Data provided:
──────────────────────────────
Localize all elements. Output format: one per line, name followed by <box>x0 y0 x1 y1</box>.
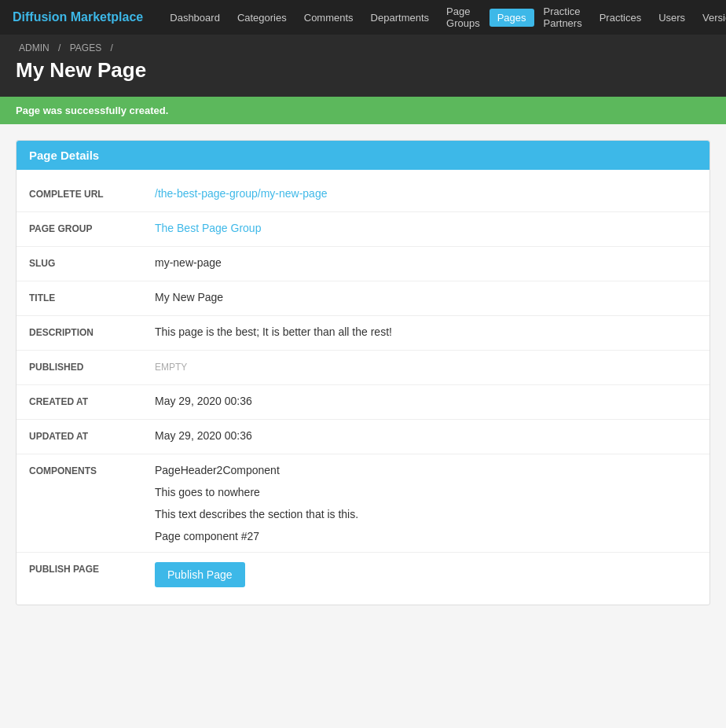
title-value: My New Page <box>155 291 697 303</box>
breadcrumb-sep2: / <box>111 42 113 53</box>
components-row: COMPONENTS PageHeader2ComponentThis goes… <box>16 454 710 553</box>
success-alert: Page was successfully created. <box>0 97 726 124</box>
description-value: This page is the best; It is better than… <box>155 325 697 338</box>
page-group-label: PAGE GROUP <box>29 222 155 234</box>
description-label: DESCRIPTION <box>29 325 155 338</box>
publish-page-value: Publish Page <box>155 562 697 587</box>
updated-at-value: May 29, 2020 00:36 <box>155 429 697 442</box>
updated-at-row: UPDATED AT May 29, 2020 00:36 <box>16 420 710 454</box>
navbar: Diffusion Marketplace DashboardCategorie… <box>0 0 726 35</box>
complete-url-value: /the-best-page-group/my-new-page <box>155 187 697 200</box>
complete-url-row: COMPLETE URL /the-best-page-group/my-new… <box>16 178 710 212</box>
published-value: EMPTY <box>155 360 697 373</box>
components-value: PageHeader2ComponentThis goes to nowhere… <box>155 464 697 542</box>
created-at-value: May 29, 2020 00:36 <box>155 395 697 407</box>
page-header: ADMIN / PAGES / My New Page <box>0 35 726 97</box>
page-title: My New Page <box>16 58 710 83</box>
page-group-value: The Best Page Group <box>155 222 697 234</box>
breadcrumb-sep1: / <box>58 42 60 53</box>
component-item: This text describes the section that is … <box>155 508 697 520</box>
nav-item-practices[interactable]: Practices <box>592 9 649 27</box>
published-row: PUBLISHED EMPTY <box>16 351 710 385</box>
component-item: This goes to nowhere <box>155 486 697 498</box>
nav-item-pages[interactable]: Pages <box>490 9 534 27</box>
components-label: COMPONENTS <box>29 464 155 476</box>
updated-at-label: UPDATED AT <box>29 429 155 442</box>
page-group-link[interactable]: The Best Page Group <box>155 222 261 234</box>
components-list: PageHeader2ComponentThis goes to nowhere… <box>155 464 697 542</box>
slug-label: SLUG <box>29 256 155 269</box>
page-group-row: PAGE GROUP The Best Page Group <box>16 212 710 247</box>
component-item: PageHeader2Component <box>155 464 697 476</box>
publish-page-button[interactable]: Publish Page <box>155 562 245 587</box>
slug-row: SLUG my-new-page <box>16 247 710 281</box>
publish-page-label: PUBLISH PAGE <box>29 562 155 575</box>
nav-item-comments[interactable]: Comments <box>296 9 361 27</box>
card-body: COMPLETE URL /the-best-page-group/my-new… <box>16 170 710 605</box>
nav-items: DashboardCategoriesCommentsDepartmentsPa… <box>162 2 726 32</box>
nav-item-departments[interactable]: Departments <box>363 9 437 27</box>
slug-value: my-new-page <box>155 256 697 269</box>
title-label: TITLE <box>29 291 155 303</box>
published-empty: EMPTY <box>155 362 187 373</box>
title-row: TITLE My New Page <box>16 281 710 316</box>
card-header: Page Details <box>16 141 710 170</box>
breadcrumb-admin: ADMIN <box>19 42 50 53</box>
component-item: Page component #27 <box>155 530 697 542</box>
created-at-label: CREATED AT <box>29 395 155 407</box>
created-at-row: CREATED AT May 29, 2020 00:36 <box>16 385 710 420</box>
brand-link[interactable]: Diffusion Marketplace <box>13 10 143 24</box>
page-details-card: Page Details COMPLETE URL /the-best-page… <box>16 140 710 605</box>
published-label: PUBLISHED <box>29 360 155 373</box>
nav-item-practice-partners[interactable]: Practice Partners <box>536 2 590 32</box>
complete-url-link[interactable]: /the-best-page-group/my-new-page <box>155 187 327 200</box>
complete-url-label: COMPLETE URL <box>29 187 155 200</box>
nav-item-versions[interactable]: Versions <box>695 9 726 27</box>
breadcrumb-pages: PAGES <box>70 42 101 53</box>
nav-item-dashboard[interactable]: Dashboard <box>162 9 228 27</box>
breadcrumb: ADMIN / PAGES / <box>16 42 710 53</box>
nav-item-users[interactable]: Users <box>651 9 693 27</box>
description-row: DESCRIPTION This page is the best; It is… <box>16 316 710 351</box>
nav-item-page-groups[interactable]: Page Groups <box>438 2 488 32</box>
nav-item-categories[interactable]: Categories <box>229 9 295 27</box>
publish-page-row: PUBLISH PAGE Publish Page <box>16 553 710 597</box>
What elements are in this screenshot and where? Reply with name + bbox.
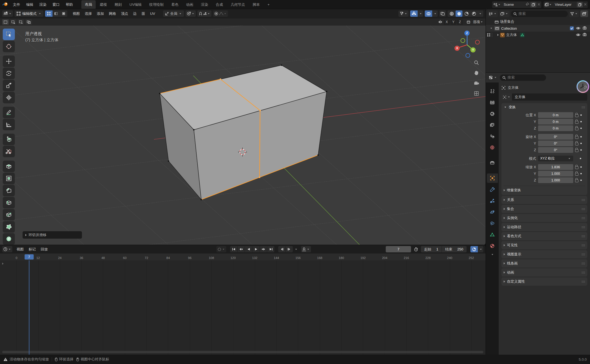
- animate-dot[interactable]: [580, 143, 582, 144]
- timeline-menu-item[interactable]: 标记: [26, 246, 38, 253]
- tool-move[interactable]: [3, 56, 15, 67]
- workspace-tab[interactable]: 几何节点: [227, 0, 249, 9]
- panel-drag-handle[interactable]: [581, 253, 585, 256]
- outliner-row-cube-object[interactable]: 立方体: [486, 32, 590, 38]
- camera-view-button[interactable]: [472, 79, 481, 87]
- use-preview-range-button[interactable]: [414, 247, 418, 252]
- location-y-field[interactable]: 0 m: [538, 119, 573, 125]
- workspace-tab[interactable]: UV编辑: [126, 0, 145, 9]
- datablock-browse-button[interactable]: [501, 93, 512, 101]
- face-select-mode-button[interactable]: [60, 10, 67, 17]
- toggle-ortho-button[interactable]: [472, 89, 481, 98]
- mirror-y-button[interactable]: Y: [450, 20, 456, 25]
- workspace-tab[interactable]: 建模: [96, 0, 111, 9]
- topbar-menu-item[interactable]: 编辑: [23, 1, 36, 8]
- mirror-z-button[interactable]: Z: [457, 20, 463, 25]
- shading-rendered-button[interactable]: [470, 12, 477, 16]
- tab-physics[interactable]: [487, 207, 498, 217]
- mirror-x-button[interactable]: X: [444, 20, 450, 25]
- timeline-menu-item[interactable]: 视图: [14, 246, 26, 253]
- show-overlays-button[interactable]: [425, 10, 432, 17]
- auto-key-settings-dropdown[interactable]: [223, 249, 224, 250]
- outliner-row-collection[interactable]: Collection: [486, 25, 590, 32]
- mode-dropdown[interactable]: 编辑模式: [15, 10, 43, 17]
- panel-drag-handle[interactable]: [581, 280, 585, 283]
- scale-y-field[interactable]: 1.000: [538, 171, 573, 177]
- gizmo-y-axis[interactable]: Y: [470, 47, 476, 53]
- tab-strip-overflow-icon[interactable]: [492, 254, 493, 255]
- lock-icon[interactable]: [575, 128, 578, 130]
- next-keyframe-button[interactable]: [260, 246, 267, 252]
- auto-key-record-button[interactable]: [217, 247, 221, 251]
- tool-cut[interactable]: [3, 146, 15, 157]
- animate-dot[interactable]: [580, 180, 582, 181]
- viewport-menu-item[interactable]: 选择: [82, 10, 94, 17]
- shading-settings-dropdown[interactable]: [478, 13, 483, 14]
- pivot-point-dropdown[interactable]: [186, 10, 196, 17]
- select-extend-mode-button[interactable]: [10, 19, 16, 25]
- collapsed-panel[interactable]: 运动路径: [501, 223, 587, 231]
- new-scene-button[interactable]: [530, 2, 536, 7]
- cube-mesh[interactable]: [159, 64, 327, 200]
- topbar-menu-item[interactable]: 渲染: [36, 1, 49, 8]
- panel-drag-handle[interactable]: [581, 208, 585, 210]
- viewport-canvas[interactable]: 用户透视 (7) 立方体 | 立方体: [0, 26, 486, 245]
- timeline-snap-button[interactable]: [302, 247, 306, 251]
- tool-select-box[interactable]: [3, 29, 15, 40]
- panel-drag-handle[interactable]: [581, 226, 585, 228]
- tool-add-cube[interactable]: [3, 134, 15, 145]
- end-frame-field[interactable]: 结束250: [442, 246, 467, 252]
- workspace-tab[interactable]: 脚本: [249, 0, 263, 9]
- workspace-tab[interactable]: 渲染: [197, 0, 212, 9]
- outliner-search-field[interactable]: 搜索: [511, 11, 568, 17]
- tab-particles[interactable]: [487, 196, 498, 205]
- jump-to-start-button[interactable]: [230, 246, 237, 252]
- collapse-icon[interactable]: [490, 28, 492, 29]
- new-collection-button[interactable]: [580, 10, 588, 17]
- disable-in-renders-icon[interactable]: [583, 26, 587, 31]
- viewport-menu-item[interactable]: 添加: [94, 10, 106, 17]
- visibility-dropdown[interactable]: [398, 10, 409, 17]
- tool-loop-cut[interactable]: [3, 197, 15, 208]
- rotation-z-field[interactable]: 0°: [538, 147, 573, 153]
- vertex-select-mode-button[interactable]: [45, 10, 53, 17]
- pin-icon[interactable]: [526, 2, 529, 7]
- tab-collection[interactable]: [487, 158, 498, 167]
- lock-icon[interactable]: [575, 180, 578, 182]
- select-set-mode-button[interactable]: [2, 19, 9, 25]
- select-intersect-mode-button[interactable]: [25, 19, 32, 25]
- workspace-tab[interactable]: 着色: [168, 0, 182, 9]
- tab-object-data[interactable]: [487, 230, 498, 239]
- gizmo-x-axis[interactable]: X: [454, 46, 460, 51]
- collapsed-panel[interactable]: 自定义属性: [501, 277, 587, 286]
- new-view-layer-button[interactable]: [577, 2, 583, 7]
- collapsed-panel[interactable]: 实例化: [501, 214, 587, 222]
- gizmo-z-axis[interactable]: Z: [464, 31, 470, 36]
- panel-drag-handle[interactable]: [581, 271, 585, 274]
- timeline-editor-type-button[interactable]: [2, 246, 12, 252]
- delta-transform-subpanel[interactable]: 增量变换: [504, 186, 585, 193]
- gizmo-settings-dropdown[interactable]: [418, 13, 423, 14]
- disable-in-renders-icon[interactable]: [583, 33, 587, 37]
- timeline-snap-dropdown[interactable]: [307, 249, 309, 250]
- viewport-menu-item[interactable]: 边: [131, 10, 139, 17]
- workspace-tab[interactable]: 合成: [212, 0, 227, 9]
- collapsed-panel[interactable]: 线条画: [501, 259, 587, 268]
- remove-view-layer-icon[interactable]: [584, 2, 587, 7]
- panel-drag-handle[interactable]: [581, 106, 585, 109]
- tool-annotate[interactable]: [3, 107, 15, 118]
- scale-x-field[interactable]: 1.836: [538, 164, 573, 170]
- tool-knife[interactable]: [3, 209, 15, 220]
- tool-bevel[interactable]: [3, 185, 15, 196]
- workspace-tab[interactable]: 纹理绘制: [146, 0, 167, 9]
- expand-icon[interactable]: [497, 34, 499, 36]
- animate-dot[interactable]: [580, 158, 581, 159]
- jump-to-end-button[interactable]: [267, 246, 274, 252]
- tool-extrude-region[interactable]: [3, 161, 15, 172]
- viewport-menu-item[interactable]: 顶点: [118, 10, 131, 17]
- tab-constraints[interactable]: [487, 219, 498, 228]
- tool-poly-build[interactable]: [3, 221, 15, 233]
- animate-dot[interactable]: [580, 114, 582, 116]
- pin-id-icon[interactable]: [583, 86, 587, 90]
- outliner-display-mode-dropdown[interactable]: [488, 11, 498, 17]
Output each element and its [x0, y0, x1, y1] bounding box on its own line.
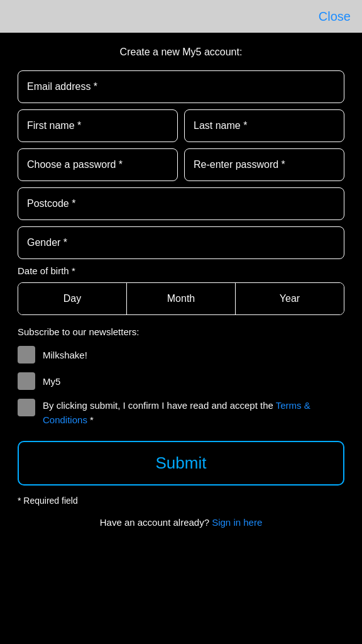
- top-bar: Close: [0, 0, 362, 33]
- page-title: Create a new My5 account:: [18, 47, 344, 58]
- terms-row: By clicking submit, I confirm I have rea…: [18, 399, 344, 427]
- submit-button[interactable]: Submit: [18, 441, 344, 486]
- password-row: [18, 148, 344, 181]
- dob-selector: Day Month Year: [18, 282, 344, 315]
- my5-label: My5: [43, 376, 60, 387]
- main-content: Create a new My5 account: Date of birth …: [0, 47, 362, 558]
- newsletter-label: Subscribe to our newsletters:: [18, 326, 344, 337]
- dob-month-button[interactable]: Month: [127, 283, 236, 314]
- dob-label: Date of birth *: [18, 265, 344, 276]
- last-name-field[interactable]: [184, 109, 344, 142]
- my5-checkbox[interactable]: [18, 372, 35, 390]
- postcode-field[interactable]: [18, 187, 344, 220]
- email-field[interactable]: [18, 70, 344, 103]
- first-name-field[interactable]: [18, 109, 178, 142]
- milkshake-label: Milkshake!: [43, 350, 87, 360]
- sign-in-link[interactable]: Sign in here: [212, 517, 262, 528]
- milkshake-checkbox[interactable]: [18, 346, 35, 364]
- password-field[interactable]: [18, 148, 178, 181]
- footer: Have an account already? Sign in here: [18, 517, 344, 540]
- name-row: [18, 109, 344, 142]
- close-button[interactable]: Close: [319, 9, 351, 24]
- gender-field[interactable]: [18, 226, 344, 259]
- dob-day-button[interactable]: Day: [18, 283, 127, 314]
- milkshake-checkbox-row: Milkshake!: [18, 346, 344, 364]
- terms-text: By clicking submit, I confirm I have rea…: [43, 399, 344, 427]
- reenter-password-field[interactable]: [184, 148, 344, 181]
- my5-checkbox-row: My5: [18, 372, 344, 390]
- terms-checkbox[interactable]: [18, 399, 35, 416]
- required-note: * Required field: [18, 496, 344, 506]
- dob-year-button[interactable]: Year: [236, 283, 344, 314]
──────────────────────────────
Action item: Once you have counted the lines of the records holding the string "animate", state that number with no other words.

Worked solution: 4